Mais, tandis que les populations décédaient, la police secrète soviétique s’attaquait aux élites politiques et intellectuelles ukrainiennes pour éliminer quiconque voulait défendre la culture du pays. Ce massacre a été appelé Holodomor composé avec holod, la faim en Ukrainien, et mor, l’extermination.
Mais la soviétisation du pays n’a pas commencé ni fini avec la famine. Pendant plus d’un demi-siècle, les dirigeants soviétiques successifs répriment de toutes les manières possibles. C’est la destruction des archives locales, des registres de décès, la modification des éléments de recensement pour cacher ce qui s’est produit. La famine n’a jamais existé !!!
En introduction Anne Applebaum rappelle les différentes étapes de la constitution de l’Ukraine, son appartenance totale ou partielle, au cours des siècles à la Pologne, à l’empire austro-hongrois, à l’empire russe… Elle retrace en détail ce qui s’est passé depuis 1917, la révolution et son mouvement national anéanti en 1932–1933 jusqu’aux années 2010. Elle explicite la révolution ukrainienne de 1917, la rébellion de 1919, la famine de 1920, la révolte de 1930, l’échec de la collectivisation qui a amené ce Holodomor ou génocide, ce terme inventé par Raphael Lemkin, un juriste polonais après la Seconde Guerre mondiale.
L’auteure termine sur un épilogue justifié par la situation nouvelle créée par l’annexion de la Crimée, événement qu’elle ne pouvait passer sous silence, qu’elle a dû inclure dans cette étude exhaustive, ce qui a retardé sa parution, en 2017 aux États-Unis.
La plongée dans ce dossier impressionne tant par la somme des connaissances rassemblées que par la qualité de l’écriture. Elle développe les diverses situations politiques et sociales et parallèlement descend au plus profond de l’horreur pour décrire, à partir de témoignages de l’époque, à partir de déclarations de personnes ayant pu s’exprimer après 1991 ou en exil. Elle retrace un parcours effrayant. C’est l’ignominie portée à des sommets vertigineux.

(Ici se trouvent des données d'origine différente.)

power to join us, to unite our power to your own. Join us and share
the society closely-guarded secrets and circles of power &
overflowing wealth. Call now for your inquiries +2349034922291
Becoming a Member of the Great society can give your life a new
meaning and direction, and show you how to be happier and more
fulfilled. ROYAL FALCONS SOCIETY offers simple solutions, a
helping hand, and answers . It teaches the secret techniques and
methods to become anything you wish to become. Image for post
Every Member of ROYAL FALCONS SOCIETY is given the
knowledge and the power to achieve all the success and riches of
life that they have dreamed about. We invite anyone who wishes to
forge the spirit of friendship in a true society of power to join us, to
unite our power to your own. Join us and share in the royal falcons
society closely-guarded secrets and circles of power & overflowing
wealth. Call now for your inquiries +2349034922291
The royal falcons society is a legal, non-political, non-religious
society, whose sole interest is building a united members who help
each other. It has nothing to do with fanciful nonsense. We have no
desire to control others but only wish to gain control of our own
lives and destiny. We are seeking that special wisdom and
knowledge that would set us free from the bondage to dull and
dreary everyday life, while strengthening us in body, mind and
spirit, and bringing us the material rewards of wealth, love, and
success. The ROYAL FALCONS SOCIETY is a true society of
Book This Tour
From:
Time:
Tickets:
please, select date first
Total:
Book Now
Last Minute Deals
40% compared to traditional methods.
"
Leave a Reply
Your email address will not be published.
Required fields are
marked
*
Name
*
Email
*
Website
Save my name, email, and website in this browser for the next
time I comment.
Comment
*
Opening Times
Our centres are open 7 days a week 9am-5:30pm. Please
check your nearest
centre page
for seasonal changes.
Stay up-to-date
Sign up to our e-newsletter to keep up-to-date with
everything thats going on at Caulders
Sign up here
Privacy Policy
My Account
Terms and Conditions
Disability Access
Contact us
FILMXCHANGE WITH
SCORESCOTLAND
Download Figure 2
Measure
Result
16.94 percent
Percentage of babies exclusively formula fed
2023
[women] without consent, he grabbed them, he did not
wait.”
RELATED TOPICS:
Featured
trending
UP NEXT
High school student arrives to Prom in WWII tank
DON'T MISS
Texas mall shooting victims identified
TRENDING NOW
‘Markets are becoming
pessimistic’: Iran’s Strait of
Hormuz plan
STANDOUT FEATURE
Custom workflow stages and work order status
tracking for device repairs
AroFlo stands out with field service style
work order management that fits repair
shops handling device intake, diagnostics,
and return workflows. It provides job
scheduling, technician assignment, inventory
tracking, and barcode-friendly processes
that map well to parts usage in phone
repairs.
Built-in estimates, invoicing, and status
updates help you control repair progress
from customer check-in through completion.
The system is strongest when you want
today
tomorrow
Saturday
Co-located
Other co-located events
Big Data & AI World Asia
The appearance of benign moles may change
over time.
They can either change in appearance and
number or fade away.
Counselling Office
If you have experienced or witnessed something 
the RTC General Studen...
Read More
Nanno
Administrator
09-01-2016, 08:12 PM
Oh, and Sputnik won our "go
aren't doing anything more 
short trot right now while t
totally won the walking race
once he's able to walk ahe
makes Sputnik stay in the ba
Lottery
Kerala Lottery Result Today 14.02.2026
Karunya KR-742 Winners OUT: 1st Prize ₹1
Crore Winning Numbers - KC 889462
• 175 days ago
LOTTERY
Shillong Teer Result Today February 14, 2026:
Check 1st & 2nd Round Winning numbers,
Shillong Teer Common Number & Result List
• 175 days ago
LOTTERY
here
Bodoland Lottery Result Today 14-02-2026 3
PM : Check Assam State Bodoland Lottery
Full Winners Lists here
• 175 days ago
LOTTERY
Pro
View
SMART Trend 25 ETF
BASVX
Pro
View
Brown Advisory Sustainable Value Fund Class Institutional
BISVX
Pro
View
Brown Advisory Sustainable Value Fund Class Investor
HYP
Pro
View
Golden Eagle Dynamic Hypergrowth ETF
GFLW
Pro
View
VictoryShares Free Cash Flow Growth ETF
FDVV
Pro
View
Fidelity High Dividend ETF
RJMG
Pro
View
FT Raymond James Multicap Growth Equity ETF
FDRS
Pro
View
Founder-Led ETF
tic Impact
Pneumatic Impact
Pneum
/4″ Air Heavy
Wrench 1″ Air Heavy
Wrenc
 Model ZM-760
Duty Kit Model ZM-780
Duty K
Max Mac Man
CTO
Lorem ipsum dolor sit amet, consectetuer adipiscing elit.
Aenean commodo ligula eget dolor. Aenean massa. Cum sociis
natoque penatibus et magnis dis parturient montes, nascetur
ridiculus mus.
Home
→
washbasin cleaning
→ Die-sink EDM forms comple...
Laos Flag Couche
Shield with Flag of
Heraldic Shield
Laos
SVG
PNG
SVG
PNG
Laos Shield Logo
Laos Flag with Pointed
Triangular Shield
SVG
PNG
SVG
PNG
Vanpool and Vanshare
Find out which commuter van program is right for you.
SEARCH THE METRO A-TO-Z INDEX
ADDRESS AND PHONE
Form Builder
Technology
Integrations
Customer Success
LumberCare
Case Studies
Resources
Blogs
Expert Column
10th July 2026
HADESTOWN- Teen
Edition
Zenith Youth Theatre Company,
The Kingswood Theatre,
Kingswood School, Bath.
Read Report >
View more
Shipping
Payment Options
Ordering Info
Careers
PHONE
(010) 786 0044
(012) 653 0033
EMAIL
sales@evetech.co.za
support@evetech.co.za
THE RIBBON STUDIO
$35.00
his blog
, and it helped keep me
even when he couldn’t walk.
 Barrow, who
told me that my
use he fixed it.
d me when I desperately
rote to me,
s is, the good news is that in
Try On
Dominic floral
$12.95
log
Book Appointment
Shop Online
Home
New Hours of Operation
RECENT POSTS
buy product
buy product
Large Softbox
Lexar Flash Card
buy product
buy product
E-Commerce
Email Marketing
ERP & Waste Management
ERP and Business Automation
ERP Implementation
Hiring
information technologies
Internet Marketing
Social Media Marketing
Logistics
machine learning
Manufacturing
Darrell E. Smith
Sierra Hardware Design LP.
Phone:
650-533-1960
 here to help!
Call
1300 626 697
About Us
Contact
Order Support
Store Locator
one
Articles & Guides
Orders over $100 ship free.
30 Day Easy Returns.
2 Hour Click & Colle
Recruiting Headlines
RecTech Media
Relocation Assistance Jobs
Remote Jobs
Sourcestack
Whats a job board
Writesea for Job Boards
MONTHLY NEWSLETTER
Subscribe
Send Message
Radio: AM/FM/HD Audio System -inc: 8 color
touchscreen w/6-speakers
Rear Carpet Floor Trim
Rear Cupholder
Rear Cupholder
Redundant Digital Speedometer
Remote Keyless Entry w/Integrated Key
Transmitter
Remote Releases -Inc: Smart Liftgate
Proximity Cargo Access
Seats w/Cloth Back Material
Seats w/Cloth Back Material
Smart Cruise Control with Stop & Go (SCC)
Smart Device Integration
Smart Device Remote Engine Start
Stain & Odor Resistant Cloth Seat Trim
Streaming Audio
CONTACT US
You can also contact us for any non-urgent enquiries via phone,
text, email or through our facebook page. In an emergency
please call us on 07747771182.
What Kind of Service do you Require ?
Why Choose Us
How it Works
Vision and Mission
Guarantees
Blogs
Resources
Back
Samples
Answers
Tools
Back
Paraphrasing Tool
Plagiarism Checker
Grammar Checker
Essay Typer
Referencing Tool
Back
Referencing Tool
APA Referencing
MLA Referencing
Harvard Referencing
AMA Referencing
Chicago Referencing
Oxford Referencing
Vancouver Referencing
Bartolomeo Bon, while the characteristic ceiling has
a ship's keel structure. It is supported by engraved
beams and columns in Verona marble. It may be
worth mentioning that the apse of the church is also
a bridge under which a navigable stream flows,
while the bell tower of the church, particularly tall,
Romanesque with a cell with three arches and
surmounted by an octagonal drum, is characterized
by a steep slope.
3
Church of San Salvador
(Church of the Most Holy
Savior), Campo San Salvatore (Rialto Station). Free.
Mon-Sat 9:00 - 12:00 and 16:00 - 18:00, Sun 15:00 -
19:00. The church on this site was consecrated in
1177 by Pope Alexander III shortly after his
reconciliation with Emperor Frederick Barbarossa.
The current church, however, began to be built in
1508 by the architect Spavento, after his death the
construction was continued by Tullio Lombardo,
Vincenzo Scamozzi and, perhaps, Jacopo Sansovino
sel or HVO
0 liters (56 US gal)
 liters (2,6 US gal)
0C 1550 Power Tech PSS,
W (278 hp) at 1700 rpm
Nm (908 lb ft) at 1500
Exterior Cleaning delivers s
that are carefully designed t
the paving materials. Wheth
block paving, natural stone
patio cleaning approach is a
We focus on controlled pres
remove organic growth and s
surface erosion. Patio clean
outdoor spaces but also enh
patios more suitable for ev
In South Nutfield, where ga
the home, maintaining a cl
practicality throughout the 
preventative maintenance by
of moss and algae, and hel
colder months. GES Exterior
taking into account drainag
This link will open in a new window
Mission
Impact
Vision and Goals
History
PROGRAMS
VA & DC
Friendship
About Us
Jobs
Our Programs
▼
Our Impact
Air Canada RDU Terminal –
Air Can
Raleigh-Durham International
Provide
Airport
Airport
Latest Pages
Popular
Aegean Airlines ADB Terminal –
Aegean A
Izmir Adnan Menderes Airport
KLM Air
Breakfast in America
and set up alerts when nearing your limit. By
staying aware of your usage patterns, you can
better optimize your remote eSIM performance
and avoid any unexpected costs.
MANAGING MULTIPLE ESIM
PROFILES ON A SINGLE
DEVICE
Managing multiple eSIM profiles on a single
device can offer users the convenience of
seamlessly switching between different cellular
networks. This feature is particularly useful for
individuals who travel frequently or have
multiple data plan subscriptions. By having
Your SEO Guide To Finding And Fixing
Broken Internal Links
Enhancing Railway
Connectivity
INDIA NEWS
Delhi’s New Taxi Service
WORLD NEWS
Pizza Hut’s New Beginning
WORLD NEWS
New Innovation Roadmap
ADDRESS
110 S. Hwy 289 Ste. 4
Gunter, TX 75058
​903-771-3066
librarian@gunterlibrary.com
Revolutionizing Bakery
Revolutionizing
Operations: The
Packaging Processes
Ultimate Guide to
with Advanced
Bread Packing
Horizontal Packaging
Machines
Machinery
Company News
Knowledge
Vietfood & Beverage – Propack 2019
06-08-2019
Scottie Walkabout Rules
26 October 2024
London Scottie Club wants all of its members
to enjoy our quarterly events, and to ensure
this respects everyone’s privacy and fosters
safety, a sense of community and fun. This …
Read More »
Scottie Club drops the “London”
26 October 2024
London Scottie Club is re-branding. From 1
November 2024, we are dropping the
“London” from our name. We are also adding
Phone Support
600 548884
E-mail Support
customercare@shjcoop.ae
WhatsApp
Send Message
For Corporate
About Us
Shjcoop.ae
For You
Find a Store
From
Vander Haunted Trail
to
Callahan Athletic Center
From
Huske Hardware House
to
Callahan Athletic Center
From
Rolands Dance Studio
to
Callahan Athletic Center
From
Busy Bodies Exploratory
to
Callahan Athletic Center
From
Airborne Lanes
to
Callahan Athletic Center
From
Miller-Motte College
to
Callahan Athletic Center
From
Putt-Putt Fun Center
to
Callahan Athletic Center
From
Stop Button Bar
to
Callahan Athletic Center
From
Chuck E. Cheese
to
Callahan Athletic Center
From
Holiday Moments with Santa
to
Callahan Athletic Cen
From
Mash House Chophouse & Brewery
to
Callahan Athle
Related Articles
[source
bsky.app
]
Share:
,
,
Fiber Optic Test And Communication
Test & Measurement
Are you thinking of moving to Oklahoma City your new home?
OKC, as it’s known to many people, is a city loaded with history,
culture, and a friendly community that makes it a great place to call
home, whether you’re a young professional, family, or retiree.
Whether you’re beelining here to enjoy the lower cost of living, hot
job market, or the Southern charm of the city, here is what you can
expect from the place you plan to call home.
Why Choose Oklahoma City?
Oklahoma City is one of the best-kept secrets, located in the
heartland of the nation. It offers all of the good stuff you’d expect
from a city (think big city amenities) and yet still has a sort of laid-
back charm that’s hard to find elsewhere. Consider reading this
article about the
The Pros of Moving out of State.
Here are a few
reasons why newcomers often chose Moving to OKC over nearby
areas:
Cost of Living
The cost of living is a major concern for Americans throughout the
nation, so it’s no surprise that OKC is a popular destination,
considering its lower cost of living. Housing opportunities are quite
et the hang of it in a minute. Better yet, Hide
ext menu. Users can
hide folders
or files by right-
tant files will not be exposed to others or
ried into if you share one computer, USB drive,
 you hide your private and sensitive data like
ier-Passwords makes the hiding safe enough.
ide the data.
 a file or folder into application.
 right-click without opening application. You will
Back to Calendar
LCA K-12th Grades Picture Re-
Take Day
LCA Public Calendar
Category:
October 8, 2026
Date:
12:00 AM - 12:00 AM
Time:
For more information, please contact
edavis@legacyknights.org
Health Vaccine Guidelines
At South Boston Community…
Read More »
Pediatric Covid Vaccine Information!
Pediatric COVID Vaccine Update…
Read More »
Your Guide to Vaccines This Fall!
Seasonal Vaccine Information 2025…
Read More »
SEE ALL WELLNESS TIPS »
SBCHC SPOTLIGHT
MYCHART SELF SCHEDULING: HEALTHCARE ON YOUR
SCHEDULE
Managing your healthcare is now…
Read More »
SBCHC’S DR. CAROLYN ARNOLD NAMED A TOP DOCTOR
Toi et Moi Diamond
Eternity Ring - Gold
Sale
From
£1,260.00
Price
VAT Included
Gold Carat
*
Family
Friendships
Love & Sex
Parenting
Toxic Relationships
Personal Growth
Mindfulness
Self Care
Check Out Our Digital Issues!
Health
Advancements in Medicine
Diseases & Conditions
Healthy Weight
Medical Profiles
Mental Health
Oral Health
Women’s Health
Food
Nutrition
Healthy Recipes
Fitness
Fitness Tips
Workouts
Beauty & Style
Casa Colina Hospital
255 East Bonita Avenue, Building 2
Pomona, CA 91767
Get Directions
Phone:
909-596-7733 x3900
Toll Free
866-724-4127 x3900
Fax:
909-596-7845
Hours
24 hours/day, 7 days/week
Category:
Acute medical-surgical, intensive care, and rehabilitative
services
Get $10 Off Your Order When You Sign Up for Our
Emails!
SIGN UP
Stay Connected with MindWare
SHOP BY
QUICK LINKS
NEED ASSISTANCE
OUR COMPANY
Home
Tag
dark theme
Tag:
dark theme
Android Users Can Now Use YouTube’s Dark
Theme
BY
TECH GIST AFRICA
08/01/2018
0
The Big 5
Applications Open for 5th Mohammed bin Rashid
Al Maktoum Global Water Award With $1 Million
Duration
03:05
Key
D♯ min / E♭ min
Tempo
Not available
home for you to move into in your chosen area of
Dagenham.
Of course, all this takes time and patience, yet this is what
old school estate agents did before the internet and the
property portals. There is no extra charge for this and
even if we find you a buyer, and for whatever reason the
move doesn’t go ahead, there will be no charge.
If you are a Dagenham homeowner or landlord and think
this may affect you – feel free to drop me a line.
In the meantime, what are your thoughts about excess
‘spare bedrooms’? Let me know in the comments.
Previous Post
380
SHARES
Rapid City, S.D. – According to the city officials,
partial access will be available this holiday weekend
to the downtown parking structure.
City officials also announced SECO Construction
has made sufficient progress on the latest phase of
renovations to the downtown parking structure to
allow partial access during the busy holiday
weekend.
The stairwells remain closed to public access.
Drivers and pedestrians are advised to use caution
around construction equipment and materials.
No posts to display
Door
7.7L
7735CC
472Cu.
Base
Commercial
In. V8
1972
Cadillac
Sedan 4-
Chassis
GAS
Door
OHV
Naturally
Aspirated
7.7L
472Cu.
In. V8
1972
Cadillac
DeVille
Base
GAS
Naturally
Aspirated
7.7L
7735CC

Anne Applebaum signe un dossier admirable dont il faut recommander la lecture pour mesurer jusqu’où la nature humaine peut être vile, pour comprendre les enjeux de la situation actuelle qui s’inscrit dans une continuité.
serge perraud
Anne Applebaum, Famine rouge — La guerre de staline en Ukraine (Red Famine), traduit de l’anglais (États-Unis) par Aude de Saint-Loup et Pierre-Emmanuel Dauzat, Folio Histoire n° 327, octobre 2022, 736 p. — 13,80 €.